By: Alexandra Kinias –
I once asked my father, why it is that religion is written on IDs. We were driving back from school along the Alexandria shore, as we did every day for many years. Out of the window I would see the blue Mediterranean extending to the horizon. On warm days its crisp air carried the light scent of iodine that is distinctive of Mediterranean cities.
Without hesitation, my father responded that it was the government’s way to know whether to bury the homeless and those who died in accidents with no families to claim them in Muslim or Christian cemeteries. For a seven-years-old this explanation made perfect sense. My father sounded very convincing that it took me years before I questioned if and why the homeless cared to carry IDs.
My endless questions were always answered by my father. In fact the answers lived between the pages of his books that were piled up around the house. And before my twelfth birthday, we were both reading the same books.
My grandfather was a Moroccan sailor who left his oasis in the southern Moroccan Sahara to travel the world. He met the love of his life in Crete and they settled to Egypt. I met neither of them. My grandfather died at sea, I was told. My father inherited the love of the sea from his father. He also had a heart of a sailor and a soul of a gypsy. His boat was his second home, or maybe the first, depending on whom you asked. Together we sailed some rough seas. And this is not a metaphor.
Driving back from school was our bonding time. He was a great buddy; a child trapped in a man’s body. We spent hours playing with our toys and building projects together, which he genuinely enjoyed. We picked stray puppies from the streets and brought them home to my mother to feed. He taught me target shooting, bird hunting and fishing. But what I loved most about him was that he could stop the clock anytime an idea as important as showing me how to catch fish in a glass jar or flying a kite came to his mind.
I remember a summer afternoon together on the beach. He had a glass jar with a piece of bread inside it. I watched him as he covered the opening of the jar with a cloth, fastened a rubber band around it, and then cut a hole in the middle with his Swiss Knife. He immersed the jar under water between some rocks and we stood few steps away and watched as the little fish swam inside it.

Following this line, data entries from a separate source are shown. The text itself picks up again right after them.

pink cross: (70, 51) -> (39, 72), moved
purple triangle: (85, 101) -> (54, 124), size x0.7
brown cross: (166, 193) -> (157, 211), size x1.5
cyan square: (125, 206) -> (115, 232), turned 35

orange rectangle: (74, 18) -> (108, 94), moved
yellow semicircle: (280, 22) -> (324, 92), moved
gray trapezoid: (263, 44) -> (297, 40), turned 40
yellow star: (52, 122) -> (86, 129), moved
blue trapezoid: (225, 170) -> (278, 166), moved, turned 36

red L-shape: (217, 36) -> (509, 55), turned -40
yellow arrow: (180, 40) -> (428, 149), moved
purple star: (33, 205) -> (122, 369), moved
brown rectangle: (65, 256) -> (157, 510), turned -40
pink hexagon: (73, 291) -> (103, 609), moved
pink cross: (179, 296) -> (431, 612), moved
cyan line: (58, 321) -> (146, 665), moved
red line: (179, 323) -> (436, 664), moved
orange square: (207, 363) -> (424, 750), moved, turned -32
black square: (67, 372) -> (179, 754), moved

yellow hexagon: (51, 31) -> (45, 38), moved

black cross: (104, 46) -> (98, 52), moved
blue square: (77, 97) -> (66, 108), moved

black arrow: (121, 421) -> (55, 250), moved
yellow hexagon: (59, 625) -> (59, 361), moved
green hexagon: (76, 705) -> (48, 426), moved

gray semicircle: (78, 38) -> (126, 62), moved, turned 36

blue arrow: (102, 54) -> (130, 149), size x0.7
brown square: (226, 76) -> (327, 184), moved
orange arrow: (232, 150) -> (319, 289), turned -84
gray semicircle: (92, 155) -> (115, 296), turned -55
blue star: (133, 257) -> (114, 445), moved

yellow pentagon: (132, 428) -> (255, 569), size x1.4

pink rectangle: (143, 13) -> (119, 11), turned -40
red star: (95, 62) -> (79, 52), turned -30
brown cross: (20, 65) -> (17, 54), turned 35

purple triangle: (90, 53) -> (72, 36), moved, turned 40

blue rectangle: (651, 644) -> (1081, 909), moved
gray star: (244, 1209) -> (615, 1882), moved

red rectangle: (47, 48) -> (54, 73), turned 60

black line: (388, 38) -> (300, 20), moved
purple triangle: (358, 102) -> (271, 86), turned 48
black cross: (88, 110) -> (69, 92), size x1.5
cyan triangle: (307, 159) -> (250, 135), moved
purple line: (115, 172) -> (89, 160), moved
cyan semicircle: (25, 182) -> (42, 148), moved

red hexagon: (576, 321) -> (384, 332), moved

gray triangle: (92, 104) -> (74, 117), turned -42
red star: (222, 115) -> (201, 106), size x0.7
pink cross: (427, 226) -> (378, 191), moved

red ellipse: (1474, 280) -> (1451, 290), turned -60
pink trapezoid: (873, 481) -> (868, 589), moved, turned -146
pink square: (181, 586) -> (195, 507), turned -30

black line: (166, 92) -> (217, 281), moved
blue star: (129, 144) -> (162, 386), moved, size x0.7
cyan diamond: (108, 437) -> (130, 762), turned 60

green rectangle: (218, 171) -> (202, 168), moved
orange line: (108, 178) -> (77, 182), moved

My father was never punctual. But for him there was nothing more important than enjoying an intellectual conversation, experimenting with a new idea or driving for two hours to Cairo to show me the mask of King Tut, obviously because I had asked something about it, and plotting together later how to rob it from the Egyptian museum while eating ice-cream at our favorite place.
My father’s religious affiliation is not of any significance here, but what is important though is that he was born in a cosmopolitan society that was vibrant and tolerant. At the first half of the twentieth century religion was a very personal matter and people practiced their faith within the walls of their homes, mosques, churches and synagogues. My father was a manifestation of this society. Being well read, he could debate any of the religions as if he were a member of that particular faith. He could have easily passed as a Muslim, a Christian, a Jew, all of the above, or none of the above; I often wondered.
As years went by, the issue of ID cards became less intriguing. I no longer believed my father’s explanation of course, yet certain issues eventually become accepted as a way of life, even if they don’t make sense. Even Egyptians who view this issue as a form of discrimination and advocate for its removal, they proposed no plausible explanations to support their arguments for why it was written in the first place.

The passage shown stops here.